>>>>
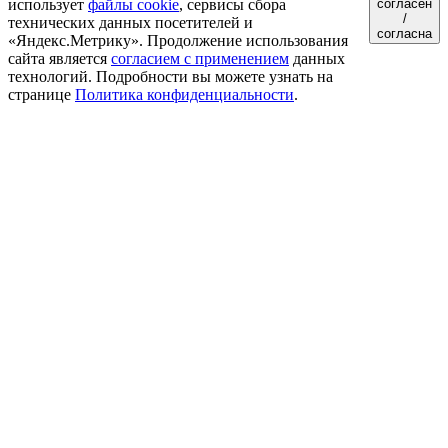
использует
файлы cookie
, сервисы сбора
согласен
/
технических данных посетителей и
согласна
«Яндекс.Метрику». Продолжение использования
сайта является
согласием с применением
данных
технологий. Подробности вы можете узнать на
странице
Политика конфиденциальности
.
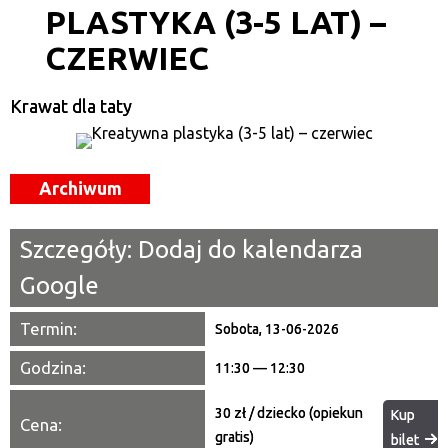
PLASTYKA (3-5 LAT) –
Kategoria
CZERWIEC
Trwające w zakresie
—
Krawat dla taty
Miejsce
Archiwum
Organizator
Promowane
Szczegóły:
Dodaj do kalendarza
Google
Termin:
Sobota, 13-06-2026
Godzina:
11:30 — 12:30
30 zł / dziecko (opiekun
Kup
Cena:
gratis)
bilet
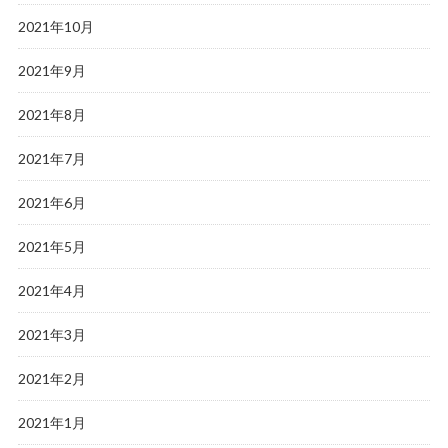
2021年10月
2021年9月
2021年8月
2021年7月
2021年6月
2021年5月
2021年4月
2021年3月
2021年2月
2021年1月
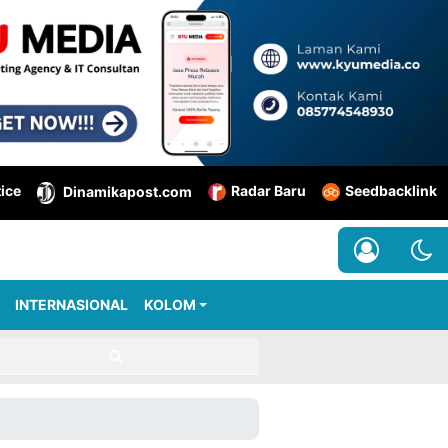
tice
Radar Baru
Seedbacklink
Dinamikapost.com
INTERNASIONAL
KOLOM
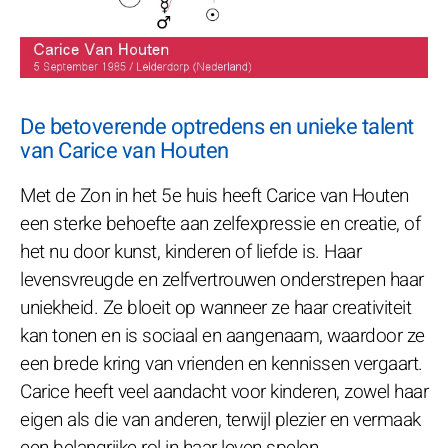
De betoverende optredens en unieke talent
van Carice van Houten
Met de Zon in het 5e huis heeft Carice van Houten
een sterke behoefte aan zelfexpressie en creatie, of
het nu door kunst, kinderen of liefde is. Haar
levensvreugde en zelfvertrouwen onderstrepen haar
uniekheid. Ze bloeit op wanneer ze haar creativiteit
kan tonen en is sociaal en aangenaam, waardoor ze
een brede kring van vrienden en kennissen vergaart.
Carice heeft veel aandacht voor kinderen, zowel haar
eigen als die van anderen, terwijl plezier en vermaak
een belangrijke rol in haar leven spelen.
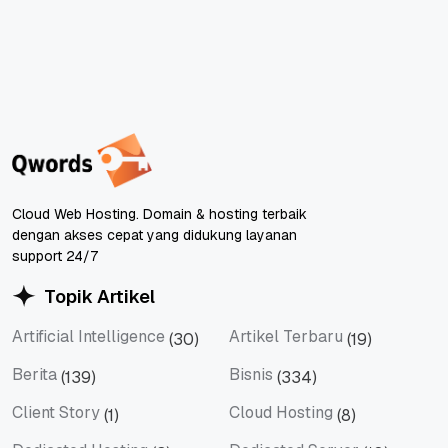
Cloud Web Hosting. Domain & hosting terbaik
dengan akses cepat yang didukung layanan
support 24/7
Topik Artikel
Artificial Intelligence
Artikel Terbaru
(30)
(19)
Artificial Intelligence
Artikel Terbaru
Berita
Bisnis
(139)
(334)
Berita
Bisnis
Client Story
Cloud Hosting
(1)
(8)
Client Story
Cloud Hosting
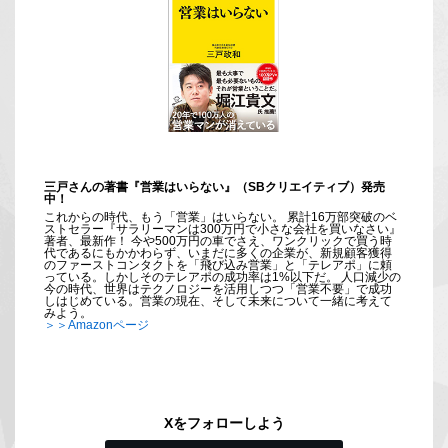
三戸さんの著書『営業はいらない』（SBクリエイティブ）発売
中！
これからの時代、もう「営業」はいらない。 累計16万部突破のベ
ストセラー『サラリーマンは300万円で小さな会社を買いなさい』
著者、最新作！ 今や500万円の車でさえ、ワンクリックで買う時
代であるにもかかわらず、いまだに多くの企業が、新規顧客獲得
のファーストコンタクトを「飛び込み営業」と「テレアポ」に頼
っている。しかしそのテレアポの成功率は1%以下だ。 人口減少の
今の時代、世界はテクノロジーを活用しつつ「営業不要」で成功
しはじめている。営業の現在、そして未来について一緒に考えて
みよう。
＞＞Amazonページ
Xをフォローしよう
<<<<
DIRECTIONS :: Out of the records above, set down only the lines from the one that contains "Sobota, 13-06-2026" through the one that contains "eigen als die", unchanged and without the pictures.

RESPONSE TO THE TASK ::
Sobota, 13-06-2026
Godzina:
11:30 — 12:30
30 zł / dziecko (opiekun
Kup
Cena:
gratis)
bilet
2021年10月
2021年9月
2021年8月
2021年7月
2021年6月
2021年5月
2021年4月
2021年3月
2021年2月
2021年1月
tice
Radar Baru
Seedbacklink
Dinamikapost.com
INTERNASIONAL
KOLOM
De betoverende optredens en unieke talent
van Carice van Houten
Met de Zon in het 5e huis heeft Carice van Houten
een sterke behoefte aan zelfexpressie en creatie, of
het nu door kunst, kinderen of liefde is. Haar
levensvreugde en zelfvertrouwen onderstrepen haar
uniekheid. Ze bloeit op wanneer ze haar creativiteit
kan tonen en is sociaal en aangenaam, waardoor ze
een brede kring van vrienden en kennissen vergaart.
Carice heeft veel aandacht voor kinderen, zowel haar
eigen als die van anderen, terwijl plezier en vermaak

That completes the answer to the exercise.